Seven months ago, Raleigh immigration attorney Beckie Moriello was looking at her cell phone during an asylum hearing in Charlotte. And for that, she's now looking at the possibility of fines—or even jail time.
Moriello is being prosecuted for failing to comply with a judge's orders to stop using her phone and for disrupting the performance of government employees' official duties. On Thursday, a judge is expected to hear a motion filed by her attorney seeking to dismiss the case.
Moriello doesn't deny that she used her cell phone in the back row of Judge Barry Pettinato's court while observing an asylum hearing on June 29. But she does argue that a directive from the Executive Office of Immigration Review allows attorneys to use cell phones in court for business purposes and that they do so frequently—making the regulations she is accused of violating vague and arbitrary.

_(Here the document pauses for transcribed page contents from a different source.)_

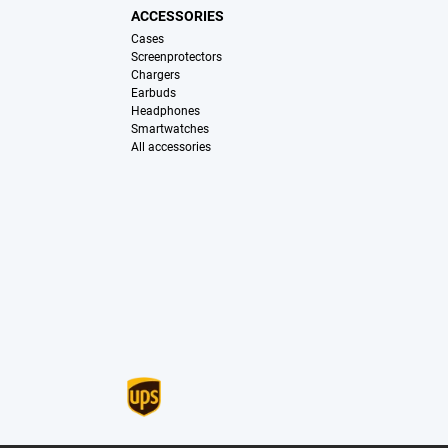
ACCESSORIES
Cases
Screenprotectors
Chargers
Earbuds
Headphones
Smartwatches
All accessories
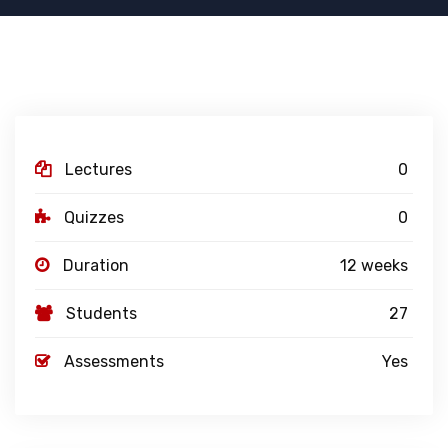
Lectures
0
Quizzes
0
Duration
12 weeks
Students
27
Assessments
Yes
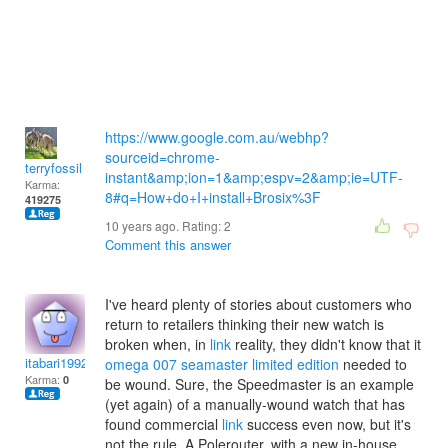
https://www.google.com.au/webhp?
sourceid=chrome-
terryfossil 1
instant&amp;ion=1&amp;espv=2&amp;ie=UTF-
Karma:
8#q=How+do+I+install+Brosix%3F
419275
10 years ago. Rating:
2
Comment this answer
I've heard plenty of stories about customers who
return to retailers thinking their new watch is
broken when, in
link
reality, they didn't know that it
itabari1992
omega 007 seamaster limited edition
needed to
Karma:
0
be wound. Sure, the Speedmaster is an example
(yet again) of a manually-wound watch that has
found commercial
link
success even now, but it's
not the rule. A Polerouter, with a new in-house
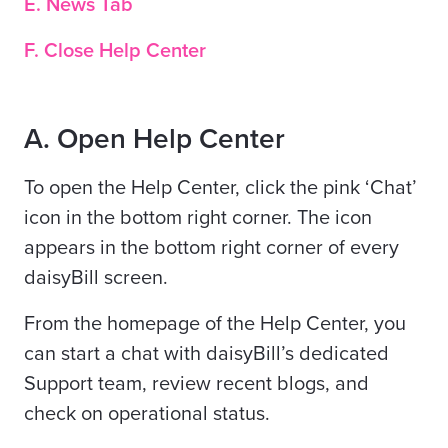
E. News Tab
F. Close Help Center
A. Open Help Center
To open the Help Center, click the pink ‘Chat’
icon in the bottom right corner. The icon
appears in the bottom right corner of every
daisyBill screen.
From the homepage of the Help Center, you
can start a chat with daisyBill’s dedicated
Support team, review recent blogs, and
check on operational status.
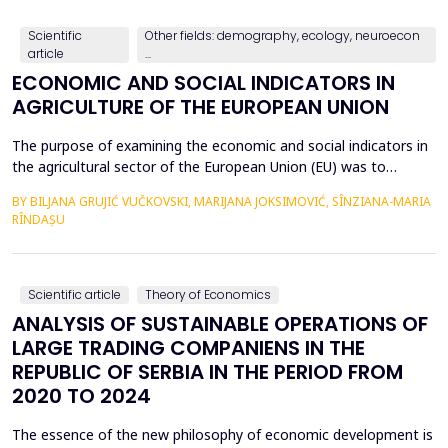
countries, with a particular focus on the relationshi...
Scientific
Other fields: demography, ecology, neuroecon
article
...
ECONOMIC AND SOCIAL INDICATORS IN
AGRICULTURE OF THE EUROPEAN UNION
The purpose of examining the economic and social indicators in
the agricultural sector of the European Union (EU) was to
identify the structural changes that occurred during the period
BY BILJANA GRUJIĆ VUČKOVSKI, MARIJANA JOKSIMOVIĆ, SÎNZIANA-MARIA
2012&ndash;2023, taking into account the changes in the
RÎNDAȘU
number of Member States over time. The economic indicators
were analyzed using the following values: Gross Do...
Scientific article
Theory of Economics
ANALYSIS OF SUSTAINABLE OPERATIONS OF
LARGE TRADING COMPANIENS IN THE
REPUBLIC OF SERBIA IN THE PERIOD FROM
2020 TO 2024
The essence of the new philosophy of economic development is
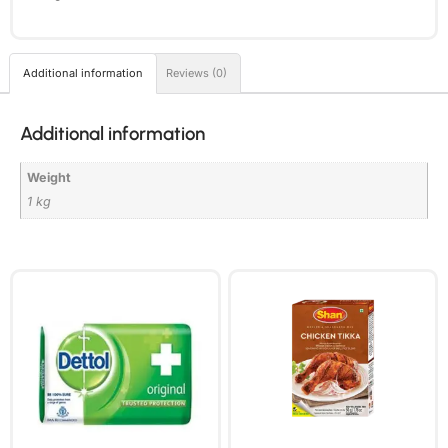
Additional information
Reviews (0)
Additional information
Weight
1 kg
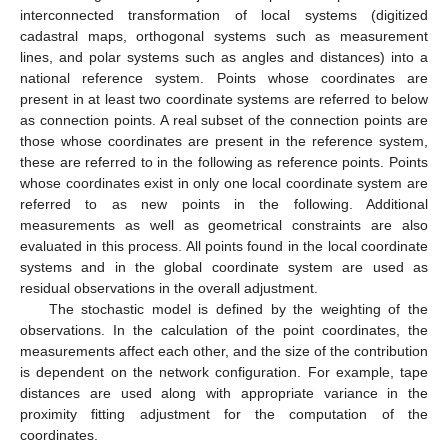
interconnected transformation of local systems (digitized
cadastral maps, orthogonal systems such as measurement
lines, and polar systems such as angles and distances) into a
national reference system. Points whose coordinates are
present in at least two coordinate systems are referred to below
as connection points. A real subset of the connection points are
those whose coordinates are present in the reference system,
these are referred to in the following as reference points. Points
whose coordinates exist in only one local coordinate system are
referred to as new points in the following. Additional
measurements as well as geometrical constraints are also
evaluated in this process. All points found in the local coordinate
systems and in the global coordinate system are used as
residual observations in the overall adjustment.
The stochastic model is defined by the weighting of the
observations. In the calculation of the point coordinates, the
measurements affect each other, and the size of the contribution
is dependent on the network configuration. For example, tape
distances are used along with appropriate variance in the
proximity fitting adjustment for the computation of the
coordinates.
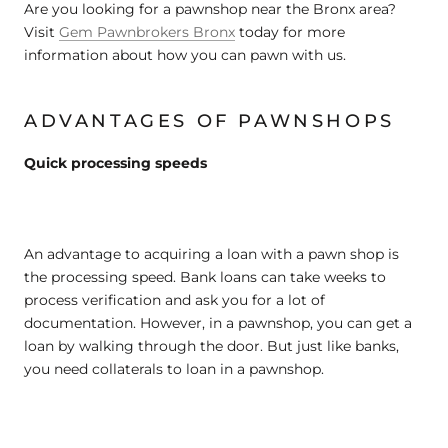
Are you looking for a pawnshop near the Bronx area?
Visit
Gem Pawnbrokers Bronx
today for more
information about how you can pawn with us.
ADVANTAGES OF PAWNSHOPS
Quick processing speeds
An advantage to acquiring a loan with a pawn shop is
the processing speed. Bank loans can take weeks to
process verification and ask you for a lot of
documentation. However, in a pawnshop, you can get a
loan by walking through the door. But just like banks,
you need collaterals to loan in a pawnshop.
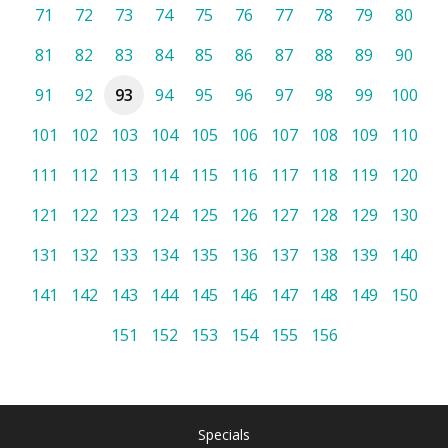
71
72
73
74
75
76
77
78
79
80
81
82
83
84
85
86
87
88
89
90
91
92
93
94
95
96
97
98
99
100
101
102
103
104
105
106
107
108
109
110
111
112
113
114
115
116
117
118
119
120
121
122
123
124
125
126
127
128
129
130
131
132
133
134
135
136
137
138
139
140
141
142
143
144
145
146
147
148
149
150
151
152
153
154
155
156
Specials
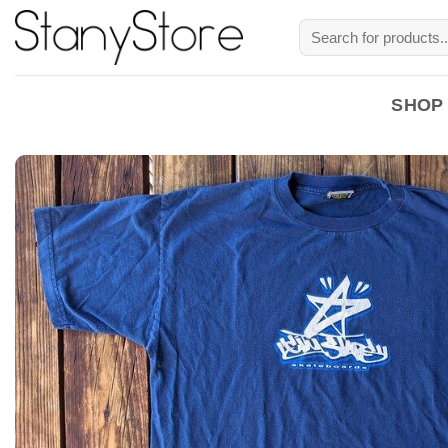
Skip
Search
to
for:
content
SHOP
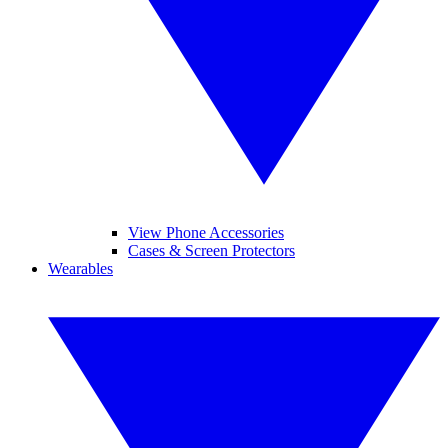
View Phone Accessories
Cases & Screen Protectors
Wearables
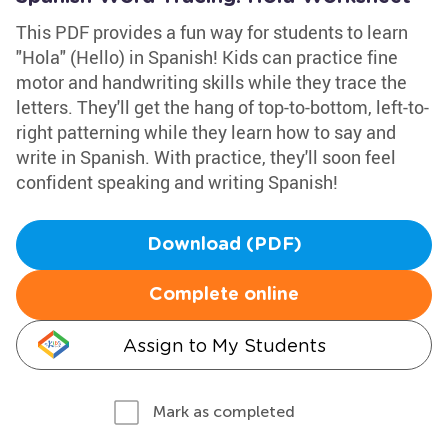
This PDF provides a fun way for students to learn
"Hola" (Hello) in Spanish! Kids can practice fine
motor and handwriting skills while they trace the
letters. They'll get the hang of top-to-bottom, left-to-
right patterning while they learn how to say and
write in Spanish. With practice, they'll soon feel
confident speaking and writing Spanish!
Download (PDF)
Complete online
Assign to My Students
Mark as completed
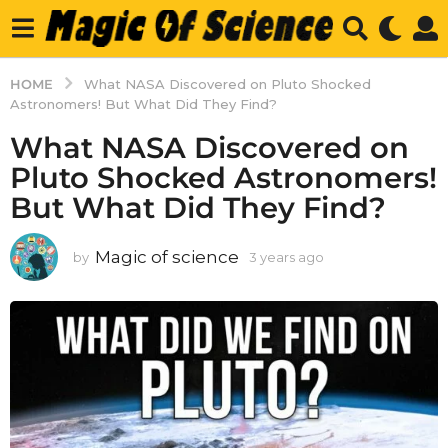
HOME
What NASA Discovered on Pluto Shocked
Astronomers! But What Did They Find?
What NASA Discovered on
Pluto Shocked Astronomers!
But What Did They Find?
Magic of science
by
3 years ago
3
y
e
a
r
s
a
g
o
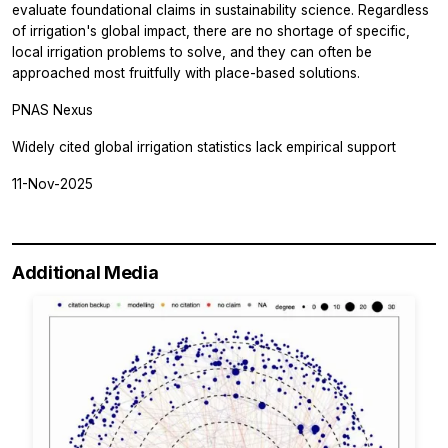
evaluate foundational claims in sustainability science. Regardless
of irrigation's global impact, there are no shortage of specific,
local irrigation problems to solve, and they can often be
approached most fruitfully with place-based solutions.
PNAS Nexus
Widely cited global irrigation statistics lack empirical support
11-Nov-2025
Additional Media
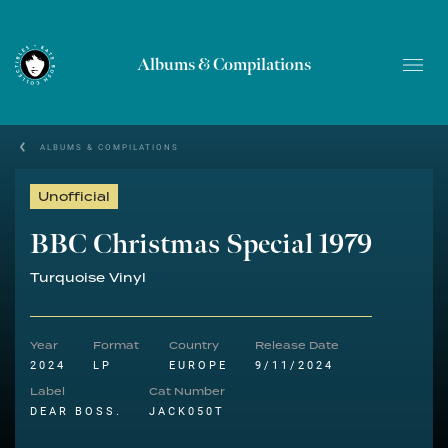
Albums & Compilations
ALBUMS & COMPILATIONS
Unofficial
BBC Christmas Special 1979
Turquoise Vinyl
Year
Format
Country
Release Date
2024
LP
EUROPE
9/11/2024
Label
Cat Number
DEAR BOSS.
JACK050T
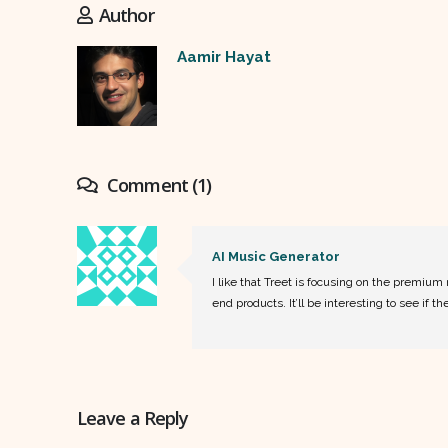
Author
Aamir Hayat
Comment (1)
AI Music Generator
I like that Treet is focusing on the premiu
end products. It’ll be interesting to see if 
Leave a Reply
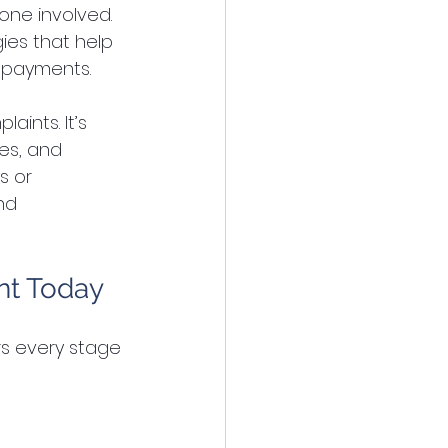
one involved. 
ies that help 
y payments.
ints. It’s 
es, and 
s or 
nd 
nt Today
s every stage 
:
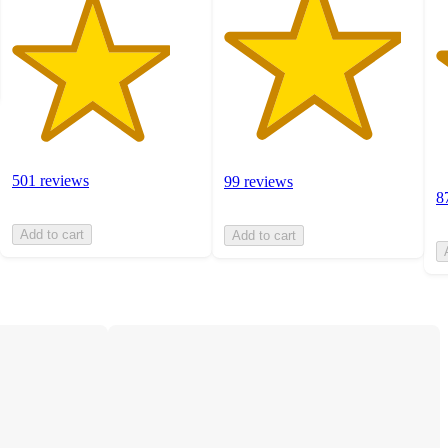
501 reviews
99 reviews
8
Add to cart
Add to cart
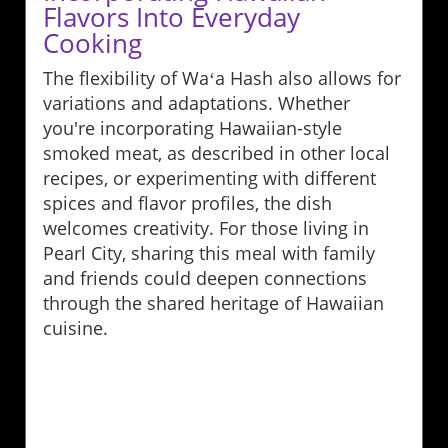
Flavors Into Everyday
Cooking
The flexibility of Waʻa Hash also allows for
variations and adaptations. Whether
you're incorporating Hawaiian-style
smoked meat, as described in other local
recipes, or experimenting with different
spices and flavor profiles, the dish
welcomes creativity. For those living in
Pearl City, sharing this meal with family
and friends could deepen connections
through the shared heritage of Hawaiian
cuisine.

The attorney says a security guard approached her during the hearing and asked her to stop using her cell phone. The first time, she responded that she was using the phone for work. The second time, Moriello refused her demand again, skeptical that Pettinato would ask the guard to deliver the order rather than make it himself. The third time, the guard returned with a Charlotte cop, and she was escorted to an office elsewhere in the building.
Since then, Moriello has been in court twice and must check in with officials regularly, including for permission to travel out of state. Both sides say the case has gone too far.
"There's no doubt that this is a waste of resources," Moriello says. "This is my tax money that is paying for them to prosecute me for sitting silently in the back of the court staring at my lap."
She feels singled out. Pettinato has chided her before, she says, for "bringing weak cases and wasting the court's time." While the directive allowing attorneys to use their phones in court for work gives the judge discretion to order otherwise, Moriello says it's "really allowing the judge to cherry-pick who he's going to stop."
But the government says the case is clear-cut. Moriello not only disregarded signs prohibiting the use of electronic devices and subsequent orders by a judge but also "created a disturbance," according to court documents. Moriello's attorney is seeking audio of the hearing (and the alleged disturbance), but the U.S. attorney on the case says it's confidential.
"This case could not be simpler, yet Defendant has made much of it," wrote assistant U.S. attorneys Corey Ellis and Daniel Bradley in response to a motion to dismiss the case as unconstitutionally vague and a violation of the Constitution's Separation of Powers clause. "... It is past time for this petty offense case to proceed to trial." (The Executive Office of Immigration Review declined to comment on pending litigation.)
Each charge carries a penalty of fines, up to thirty days' imprisonment, or both. Moriello may also face repercussions from the North Carolina State Bar. The association's Rules of Professional Conduct broadly say lawyers can be subject to discipline if they commit a crime "that reflects adversely on the lawyers honesty, trustworthiness or fitness as a lawyer in other respects" or engage conduct to the same effect.
"I'm not going to lose my license over this, but they could reprimand me," Moriello says.